* PROBLEM DETAILS
Every line of the records below that holds the word "ساعت" belongs in the answer.

* ENTRIES SHOWN
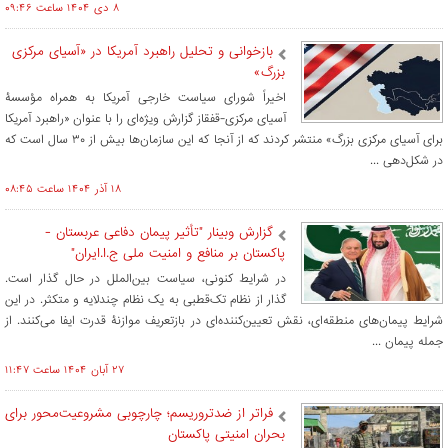
۸ دی ۱۴۰۴ ساعت ۰۹:۴۶
بازخوانی و تحلیل راهبرد آمریکا در «آسیای مرکزی
بزرگ»
اخیراً شورای سیاست خارجی آمریکا به همراه مؤسسۀ
آسیای مرکزی-قفقاز گزارش ویژه‌ای را با عنوان «راهبرد آمریکا
برای آسیای مرکزی بزرگ» منتشر کردند که از آنجا که این سازمان‌ها بیش از ۳۰ سال است که
در شکل‌دهی ...
۱۸ آذر ۱۴۰۴ ساعت ۰۸:۴۵
گزارش وبینار "تأثیر پیمان دفاعی عربستان -
پاکستان بر منافع و امنیت ملی ج.ا.ایران"
در شرایط کنونی، سیاست بین‌الملل در حال گذار است.
گذار از نظام تک‌قطبی به یک نظام چندلایه و متکثر. در این
شرایط پیمان‌های منطقه‌ای، نقش تعیین‌کننده‌ای در بازتعریف موازنۀ قدرت ایفا می‌کنند. از
جمله پیمان ...
۲۷ آبان ۱۴۰۴ ساعت ۱۱:۴۷
فراتر از ضدتروریسم؛ چارچوبی مشروعیت‌محور برای
بحران امنیتی پاکستان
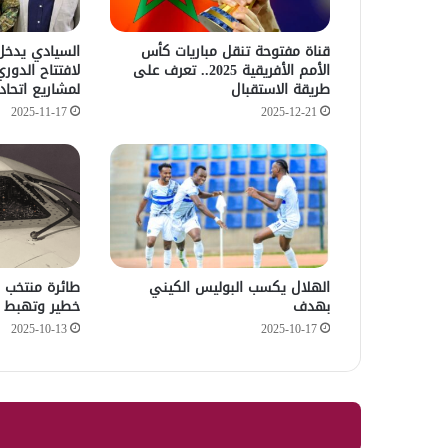
قناة مفتوحة تنقل مباريات كأس
السيادي يدخل 
الأمم الأفريقية 2025.. تعرف على
لافتتاح الدور
طريقة الاستقبال
لمشاريع اتحاد 
2025-11-17
2025-12-21
الهلال يكسب البوليس الكيني
طائرة منتخب ن
بهدف
خطير وتهبط ا
2025-10-13
2025-10-17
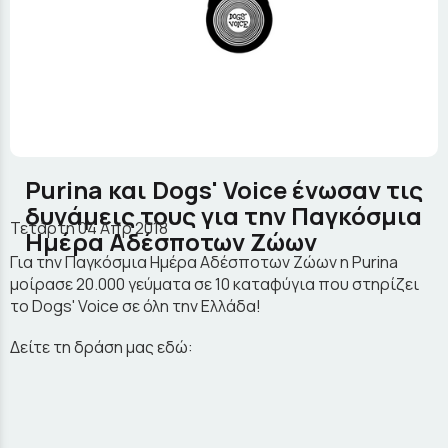
Purina και Dogs' Voice ένωσαν τις
δυνάμεις τους για την Παγκόσμια
Τετάρτη 04 Απρ 2018
Ημέρα Αδέσποτων Ζώων
Για την Παγκόσμια Ημέρα Αδέσποτων Ζώων η Purina
μοίρασε 20.000 γεύματα σε 10 καταφύγια που στηρίζει
το Dogs' Voice σε όλη την Ελλάδα!
Δείτε τη δράση μας εδώ:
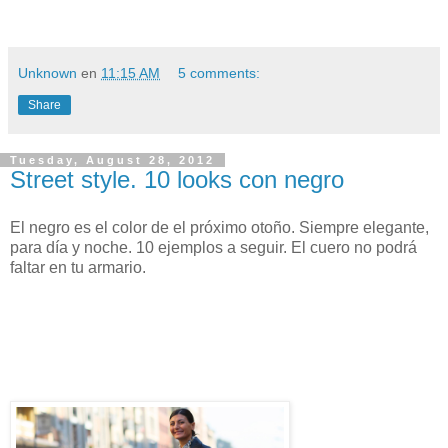
Unknown
en
11:15 AM
5 comments:
Share
Tuesday, August 28, 2012
Street style. 10 looks con negro
El negro es el color de el próximo otoño. Siempre elegante,
para día y noche. 10 ejemplos a seguir. El cuero no podrá
faltar en tu armario.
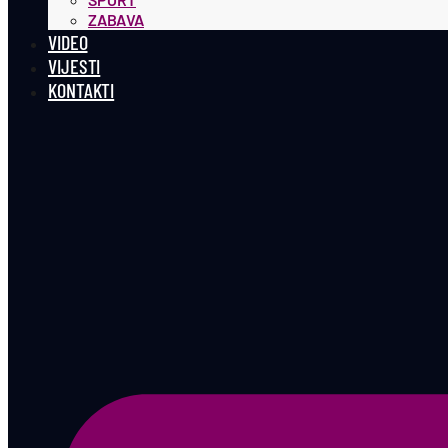
ZABAVA
VIDEO
VIJESTI
KONTAKTI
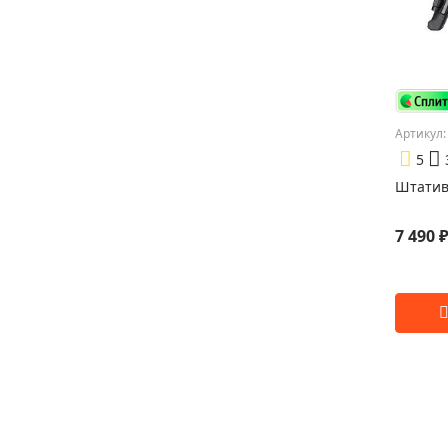
Артикул:
5
Штатив
7 490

* ANSWER SPACE
۸ دی ۱۴۰۴ ساعت ۰۹:۴۶
۱۸ آذر ۱۴۰۴ ساعت ۰۸:۴۵
۲۷ آبان ۱۴۰۴ ساعت ۱۱:۴۷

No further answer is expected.